The data:
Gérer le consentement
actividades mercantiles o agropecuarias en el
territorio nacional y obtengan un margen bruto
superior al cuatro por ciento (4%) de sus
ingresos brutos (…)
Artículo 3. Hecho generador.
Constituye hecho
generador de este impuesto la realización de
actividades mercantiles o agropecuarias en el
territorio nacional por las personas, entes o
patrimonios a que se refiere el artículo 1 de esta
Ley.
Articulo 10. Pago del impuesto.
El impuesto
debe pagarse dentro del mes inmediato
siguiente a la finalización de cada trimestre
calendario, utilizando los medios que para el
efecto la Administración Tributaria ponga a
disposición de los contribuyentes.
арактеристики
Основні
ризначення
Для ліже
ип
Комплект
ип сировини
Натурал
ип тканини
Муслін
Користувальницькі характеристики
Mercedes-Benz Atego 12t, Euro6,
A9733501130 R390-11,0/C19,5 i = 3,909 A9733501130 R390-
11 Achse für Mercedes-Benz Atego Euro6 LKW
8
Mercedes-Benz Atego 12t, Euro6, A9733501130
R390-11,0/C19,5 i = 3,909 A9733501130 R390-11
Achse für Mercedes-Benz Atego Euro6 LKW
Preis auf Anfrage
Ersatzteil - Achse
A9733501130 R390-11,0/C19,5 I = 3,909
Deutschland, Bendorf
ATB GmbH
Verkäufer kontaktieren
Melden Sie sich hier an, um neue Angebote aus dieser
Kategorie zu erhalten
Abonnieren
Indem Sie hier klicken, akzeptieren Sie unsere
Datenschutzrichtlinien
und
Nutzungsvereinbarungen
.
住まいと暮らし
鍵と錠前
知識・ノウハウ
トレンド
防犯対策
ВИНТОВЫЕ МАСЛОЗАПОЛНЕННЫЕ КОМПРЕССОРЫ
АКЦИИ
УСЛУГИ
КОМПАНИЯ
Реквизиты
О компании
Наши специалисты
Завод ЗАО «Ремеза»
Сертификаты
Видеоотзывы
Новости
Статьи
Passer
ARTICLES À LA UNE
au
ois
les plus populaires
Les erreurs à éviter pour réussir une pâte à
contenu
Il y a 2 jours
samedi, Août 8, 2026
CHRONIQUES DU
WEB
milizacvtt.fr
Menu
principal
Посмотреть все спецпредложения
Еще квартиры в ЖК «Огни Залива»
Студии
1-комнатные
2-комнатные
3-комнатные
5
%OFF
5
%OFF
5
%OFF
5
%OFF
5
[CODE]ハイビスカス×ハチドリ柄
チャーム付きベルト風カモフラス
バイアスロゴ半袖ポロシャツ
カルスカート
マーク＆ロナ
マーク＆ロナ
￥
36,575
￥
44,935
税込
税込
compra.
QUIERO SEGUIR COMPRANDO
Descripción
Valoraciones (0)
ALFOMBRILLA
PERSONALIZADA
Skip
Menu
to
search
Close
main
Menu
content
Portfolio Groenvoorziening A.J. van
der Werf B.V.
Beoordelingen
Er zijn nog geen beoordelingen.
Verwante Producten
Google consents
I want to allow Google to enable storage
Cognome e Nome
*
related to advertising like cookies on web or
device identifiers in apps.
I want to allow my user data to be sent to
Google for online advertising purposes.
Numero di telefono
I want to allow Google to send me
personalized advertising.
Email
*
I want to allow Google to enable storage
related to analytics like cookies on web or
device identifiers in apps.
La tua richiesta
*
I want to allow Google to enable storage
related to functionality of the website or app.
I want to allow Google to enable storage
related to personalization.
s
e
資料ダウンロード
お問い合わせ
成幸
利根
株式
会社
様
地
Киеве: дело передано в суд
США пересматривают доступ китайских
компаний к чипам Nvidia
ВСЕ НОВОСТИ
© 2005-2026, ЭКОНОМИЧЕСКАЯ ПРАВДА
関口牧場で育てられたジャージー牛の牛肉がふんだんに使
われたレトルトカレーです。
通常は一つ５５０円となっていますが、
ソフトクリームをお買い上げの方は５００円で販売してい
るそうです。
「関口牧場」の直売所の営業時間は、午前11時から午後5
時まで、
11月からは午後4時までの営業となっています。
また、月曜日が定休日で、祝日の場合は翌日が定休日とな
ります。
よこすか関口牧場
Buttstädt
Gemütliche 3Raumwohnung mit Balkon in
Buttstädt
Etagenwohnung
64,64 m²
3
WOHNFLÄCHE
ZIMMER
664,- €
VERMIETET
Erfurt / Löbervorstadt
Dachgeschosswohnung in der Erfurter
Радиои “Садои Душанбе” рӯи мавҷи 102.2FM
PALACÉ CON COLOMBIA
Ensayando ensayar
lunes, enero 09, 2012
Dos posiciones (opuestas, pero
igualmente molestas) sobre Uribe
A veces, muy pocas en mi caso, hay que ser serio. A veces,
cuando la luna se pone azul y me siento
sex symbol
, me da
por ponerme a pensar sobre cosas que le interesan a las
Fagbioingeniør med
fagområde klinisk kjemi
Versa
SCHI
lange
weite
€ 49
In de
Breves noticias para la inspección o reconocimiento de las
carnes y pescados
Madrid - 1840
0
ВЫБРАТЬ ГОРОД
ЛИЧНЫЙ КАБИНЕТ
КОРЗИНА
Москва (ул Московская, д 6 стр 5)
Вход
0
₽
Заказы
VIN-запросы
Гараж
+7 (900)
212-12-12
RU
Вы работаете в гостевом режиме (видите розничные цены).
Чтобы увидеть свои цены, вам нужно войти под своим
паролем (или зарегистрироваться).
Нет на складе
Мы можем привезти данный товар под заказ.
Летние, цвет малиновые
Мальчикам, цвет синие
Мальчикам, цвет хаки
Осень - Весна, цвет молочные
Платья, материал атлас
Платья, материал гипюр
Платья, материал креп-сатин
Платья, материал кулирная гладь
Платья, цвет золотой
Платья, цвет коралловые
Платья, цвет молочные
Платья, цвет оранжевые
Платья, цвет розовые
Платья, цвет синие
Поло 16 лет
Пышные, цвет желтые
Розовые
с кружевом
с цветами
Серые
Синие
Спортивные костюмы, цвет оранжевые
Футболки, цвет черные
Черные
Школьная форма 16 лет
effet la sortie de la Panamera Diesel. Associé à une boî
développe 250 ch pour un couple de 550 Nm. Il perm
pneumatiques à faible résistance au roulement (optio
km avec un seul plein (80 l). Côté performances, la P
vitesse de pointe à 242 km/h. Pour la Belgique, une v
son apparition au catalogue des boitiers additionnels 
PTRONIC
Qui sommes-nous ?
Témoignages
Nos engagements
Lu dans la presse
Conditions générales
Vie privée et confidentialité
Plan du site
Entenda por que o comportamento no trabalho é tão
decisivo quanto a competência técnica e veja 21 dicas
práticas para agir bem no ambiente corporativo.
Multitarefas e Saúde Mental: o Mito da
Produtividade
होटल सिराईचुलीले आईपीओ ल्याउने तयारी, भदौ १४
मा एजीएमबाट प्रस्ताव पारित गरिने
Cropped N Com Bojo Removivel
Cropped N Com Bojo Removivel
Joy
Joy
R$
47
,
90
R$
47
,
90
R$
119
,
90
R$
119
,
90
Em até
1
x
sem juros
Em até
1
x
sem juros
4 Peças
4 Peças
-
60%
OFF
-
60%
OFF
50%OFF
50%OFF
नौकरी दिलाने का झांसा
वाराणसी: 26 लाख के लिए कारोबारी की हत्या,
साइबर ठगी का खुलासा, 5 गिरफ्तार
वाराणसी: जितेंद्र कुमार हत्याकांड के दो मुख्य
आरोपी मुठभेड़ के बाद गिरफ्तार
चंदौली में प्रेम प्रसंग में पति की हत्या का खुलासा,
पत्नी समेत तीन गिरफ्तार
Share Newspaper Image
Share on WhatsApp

Exercise prompt: Copy out each line of the data that holds the string "комнатные".

Completed task:
1-комнатные
2-комнатные
3-комнатные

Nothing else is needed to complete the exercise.